■ **Work request**: Pictures should be left out when the listing below is repeated word for word.

■ **Given data**:

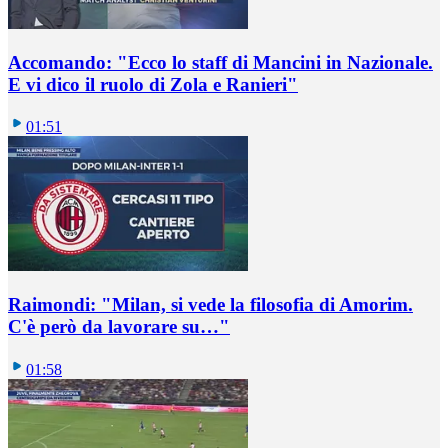
Accomando: "Ecco lo staff di Mancini in Nazionale.
E vi dico il ruolo di Zola e Ranieri"
01:51
Raimondi: "Milan, si vede la filosofia di Amorim.
C'è però da lavorare su…"
01:58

■ **Output below**:
Accomando: "Ecco lo staff di Mancini in Nazionale.
E vi dico il ruolo di Zola e Ranieri"
01:51
Raimondi: "Milan, si vede la filosofia di Amorim.
C'è però da lavorare su…"
01:58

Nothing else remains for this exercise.